The input:
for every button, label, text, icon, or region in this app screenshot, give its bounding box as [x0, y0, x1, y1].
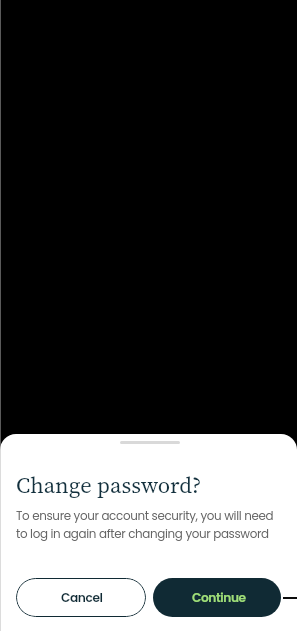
staticText: Change password? [16, 470, 202, 501]
staticText: To ensure your account security, you wil… [16, 508, 278, 542]
button[interactable]: Cancel [16, 578, 146, 617]
button[interactable]: Continue [153, 578, 281, 617]
staticText: Continue [192, 589, 246, 606]
staticText: Cancel [61, 589, 103, 606]
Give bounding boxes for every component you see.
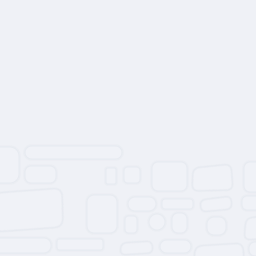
button[interactable]: Key 3 xyxy=(104,166,118,186)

What is required: Leave every picture out and copy precisely the lines from the one containing "Give bounding boxes" through the last line of the data above, both ends included.

Reply to the task:
Give bounding boxes for every component you see.
button[interactable]: Key 3 xyxy=(104,166,118,186)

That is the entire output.